Kavga sırasında 6 öğrenci yaralandı. Çok sayıda ambulans Üniversite kampüsüne girdi. 4 öğrenci gözaltına alındı. Yaralanan öğrencilerden biri önce polis merkezine götürüldü, daha sonra hastaneye kaldırıldı.”
'Yaktık yine yakarız' demişler
Saldırıda yaralanan öğrencilerden TKP üyesi Erçin Fırat, saldırganların tekbir getirerek ellerindeki sopa ve soda şişeleri ile kendilerine saldırdığını belirtti. "Onlar 'Siz kimseden hesap soramazsınız', 'Yaktık, yine yakarız' diye bağırıyorlardı. Biz de, 'Sivas'ın hesabını soracağız', 'Sivas'ta yakanlar AKP'yi kuranlar', 'Yobazların ipleri ABD'nin elinde' sloganlarıyla karşılık verdik" diyen Fırat, sözlerini şöyle sürdürdü: "Başbakan Sivas davası zaman aşımına uğrayınca, "hayırlı olsun" dedi, güç aldılar, yaktık yine yakarız diye üniversite öğrencilerine saldırdılar. Üniversiteleri bu insanlık düşmanı gericilere bırakmayacağız."(Gazeteler)
Dün 28 Nisan 1960'da İstanbul Hukuk Fakültesi birinci sınıf öğrencisi rahmetli Nuri Yazıcı'nın "hukukun bittiği yerde hukuk okunmaz" diyerek kürsüden indiğini ve binlerce öğrencinin bahçeye çıkarak İstiklal Marşı’nı söylediklerini anlatmıştım. Polislerin ciplerini öğrencilerin üzerine sürdüğünü hatta Rektör Prof. Dr. Sıddık Sami Onar'ın yerlerde sürüklendiğini yazmıştım. Bir ay sonra Türkiye'de demokratik parlamenter rejimin nasıl ortadan kaldırıldığını ve yerini 27 Mayıs'ı yapan subayların aldığını-MBK- yazmıştım.
15 Mart 2012'de Meclis
52 yıl sonra TBMM Milli Eğitim Komisyonu’nda milletvekilleri birbirini yumruklarken, komisyon başkanının nasıl olup da bir karşı devrim hareketi olan "4+4+4" yasasını salim düşünen insanların oylarıyla onayladığını düşünebilirsiniz? İşte iktidarın başının yaptığı bir konuşmada "dindar ve kindar bir nesil" den söz etmesinin sonucu bu.
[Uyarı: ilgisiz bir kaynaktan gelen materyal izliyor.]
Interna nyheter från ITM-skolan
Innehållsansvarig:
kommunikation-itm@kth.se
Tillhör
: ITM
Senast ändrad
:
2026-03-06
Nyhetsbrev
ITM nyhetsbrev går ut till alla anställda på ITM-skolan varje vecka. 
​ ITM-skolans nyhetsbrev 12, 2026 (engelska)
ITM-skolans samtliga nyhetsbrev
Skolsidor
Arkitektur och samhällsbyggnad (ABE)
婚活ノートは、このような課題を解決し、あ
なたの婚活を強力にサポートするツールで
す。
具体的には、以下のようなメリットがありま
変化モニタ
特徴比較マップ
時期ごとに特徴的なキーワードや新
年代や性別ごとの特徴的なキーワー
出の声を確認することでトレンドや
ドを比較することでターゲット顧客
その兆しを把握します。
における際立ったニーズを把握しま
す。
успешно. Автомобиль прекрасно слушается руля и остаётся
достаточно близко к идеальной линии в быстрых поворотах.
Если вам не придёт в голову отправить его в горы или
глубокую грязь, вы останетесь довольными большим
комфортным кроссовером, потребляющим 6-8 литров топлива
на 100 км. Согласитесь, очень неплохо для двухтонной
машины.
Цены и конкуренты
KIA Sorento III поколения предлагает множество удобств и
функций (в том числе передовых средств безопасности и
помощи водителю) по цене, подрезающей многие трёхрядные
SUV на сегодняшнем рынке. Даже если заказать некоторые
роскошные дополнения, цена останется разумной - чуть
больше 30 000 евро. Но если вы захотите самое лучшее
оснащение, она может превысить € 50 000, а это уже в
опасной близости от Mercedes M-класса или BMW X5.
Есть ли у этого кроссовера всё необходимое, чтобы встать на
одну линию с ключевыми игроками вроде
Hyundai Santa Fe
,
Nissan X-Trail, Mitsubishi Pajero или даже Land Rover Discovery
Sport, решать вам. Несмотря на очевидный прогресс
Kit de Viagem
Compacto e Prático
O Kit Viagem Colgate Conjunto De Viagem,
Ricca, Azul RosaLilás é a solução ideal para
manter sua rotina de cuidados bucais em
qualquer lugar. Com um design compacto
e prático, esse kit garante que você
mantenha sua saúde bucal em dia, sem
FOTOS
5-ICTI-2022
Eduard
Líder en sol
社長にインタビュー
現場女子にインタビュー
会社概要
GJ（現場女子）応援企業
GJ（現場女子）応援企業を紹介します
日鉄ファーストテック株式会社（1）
Geçmişteki o kavganın nedeni de bugünkü gibi söz düellolarından iktidar ve muhalefetin terazinin topuzunu kaçırmasından çıkıyordu.
27 Mayıs'tan birkaç ay sonra MBK Genel Sekreteri Kurmay Binbaşı Orhan Erkanlı'yla eski Meclis binasında konuşuyorduk. Rahmetli Erkanlı bana şöyle demişti:
"-27 Mayıs'tan sonra Komite’nin Genel Sekreteri olarak Meclis'i dolaşıyordum. Ortalık hâlâ bir kavganın izlerini taşıyordu. Milletvekillerinin oturdukları sıraların kapakları kırılmış, yerlerdeydi. Etrafta cam kırıkları ve karşılıklı kullanılan sandalye parçaları duruyordu. Sonra Meclis'in mutfağına indim orada gördüğüm manzara yürekler acısıydı. Yemekler kokmuş, tabaklar kırılmış, mutfak ve restoran olarak kullanılan salon darmadağınıktı. Bir an düşündüm:
Acaba biz bu işi iyi mi yaptık, yoksa kötü mü?"
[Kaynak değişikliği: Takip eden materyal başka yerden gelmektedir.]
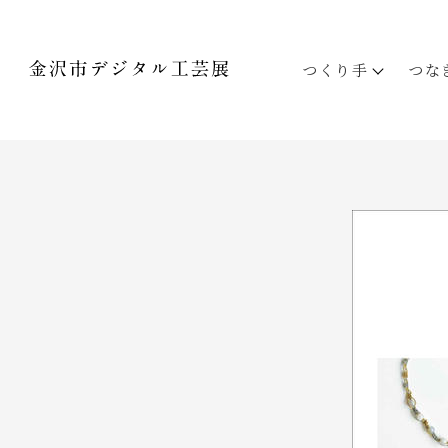
つくり手
つな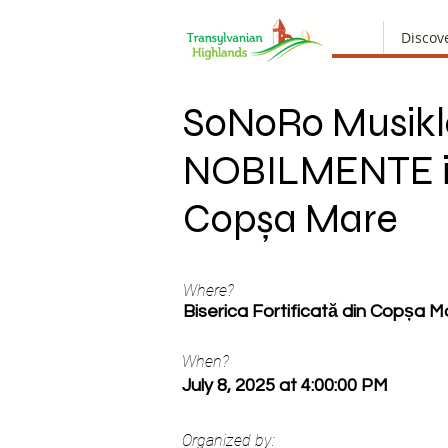
Discov
SoNoRo Musikl
NOBILMENTE 
Copșa Mare
Where?
Biserica Fortificată din Copșa M
When?
July 8, 2025 at 4:00:00 PM
Organized by: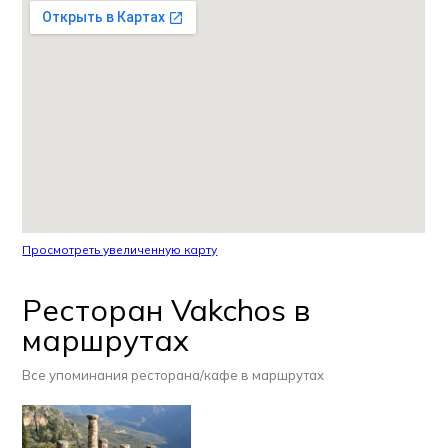
Просмотреть увеличенную карту
Ресторан Vakchos в
маршрутах
Все упоминания ресторана/кафе в маршрутах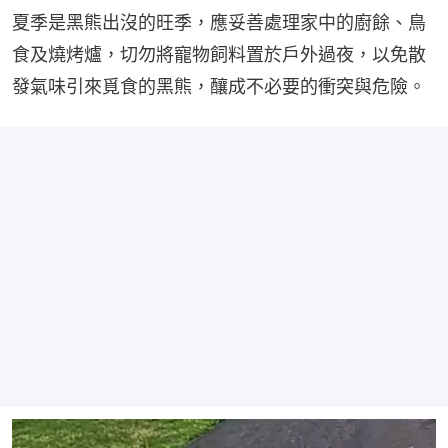
夏季是黑熊出沒的旺季，應妥善處理家中的廚餘、鳥
食及燒烤爐，切勿將寵物飼料置於戶外過夜，以免散
發氣味引來覓食的黑熊，釀成不必要的衝突與危險。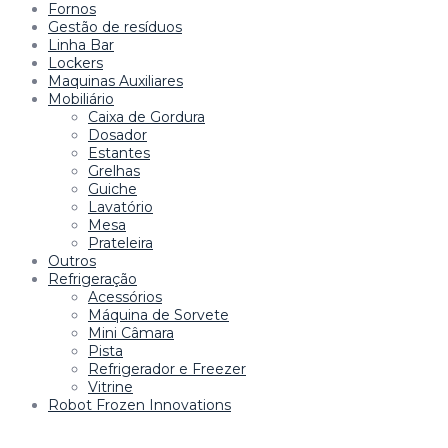
Fornos
Gestão de resíduos
Linha Bar
Lockers
Maquinas Auxiliares
Mobiliário
Caixa de Gordura
Dosador
Estantes
Grelhas
Guiche
Lavatório
Mesa
Prateleira
Outros
Refrigeração
Acessórios
Máquina de Sorvete
Mini Câmara
Pista
Refrigerador e Freezer
Vitrine
Robot Frozen Innovations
Orhan Erkanlı'nın sözleri beni çok düşündürmüştü. Demokrasi dışı bir hareketi hiçbir zaman içime sindirememişimdir. Siyasetin aymazlıkları toplumun kesimlerini karşı karşıya getiriyorsa ve dini inançlar yüzünden öğrenciler dün olduğu gibi bugün de kavga ederek bir yerlere davetiye çıkarıyorlarsa ne kadar hazin.
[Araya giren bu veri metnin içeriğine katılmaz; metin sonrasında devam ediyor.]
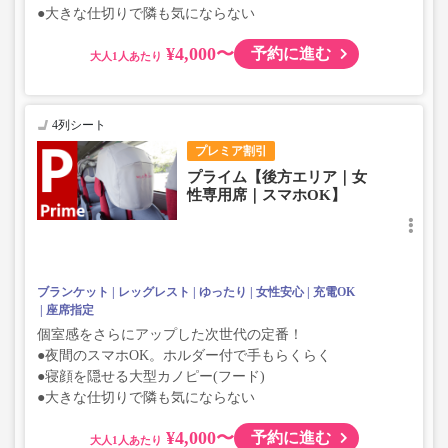
●大きな仕切りで隣も気にならない
¥4,000〜
予約に進む
大人
4列シート
プレミア割引
プライム【後方エリア｜女
性専用席｜スマホOK】
ブランケット
レッグレスト
ゆったり
女性安心
充電OK
座席指定
個室感をさらにアップした次世代の定番！
●夜間のスマホOK。ホルダー付で手もらくらく
●寝顔を隠せる大型カノピー(フード)
●大きな仕切りで隣も気にならない
¥4,000〜
予約に進む
大人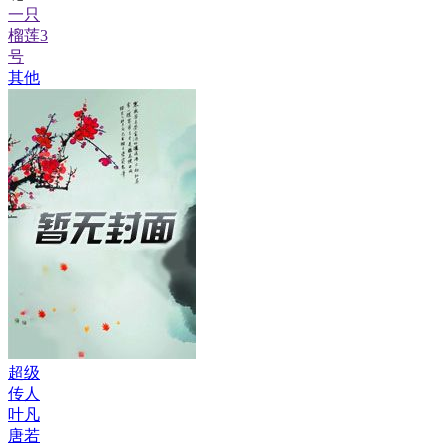
一只
榴莲3
号
其他
超级
传人
叶凡
唐若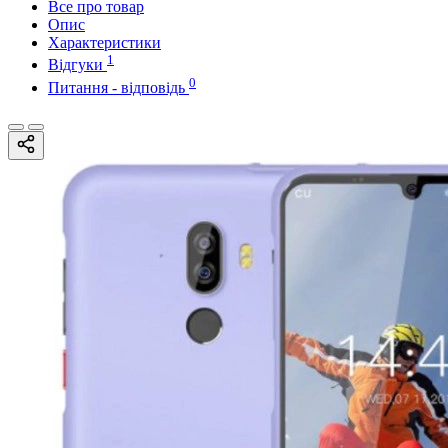
Все про товар
Опис
Характеристики
1
Відгуки
0
Питання - відповідь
Üstelik 27 Mayıs 1960 günü olan olayda yabancı parmağı yoktu. Kendisine “durumdan görev çıkaran” genç subaylar “demokrasiyi rayına oturtacağız” diyerek müdahale ortamını kullanmışlardı. Öğrencilerin kavgasını düşününüz ve yıllarca önce Sultanahmet Meydan'ında cihad çağrıları yapan milletvekillerini hatırlayınız ve şimdi "dindar ve kindar nesil yetiştirmek"ten bahsedenlerin gençleri nasıl kardeş kavgasına götürdüklerine dikkat ediniz. İnsan hak ve özgürlüklerine ve parlamenter rejimin kutsallığına inanan biri olarak bir kez daha uyarıyor ve diyorum ki:
"Ey siyasetçiler, ey geleceğimiz olan gençler insanca ve özgürce yaşam tarzı olan demokrasiye böyle mi sahip çıkıyorsunuz? İçinizde hiç mi bu ortamı içine sindiremeyen yakın geçmişi anımsayan kimse yok?"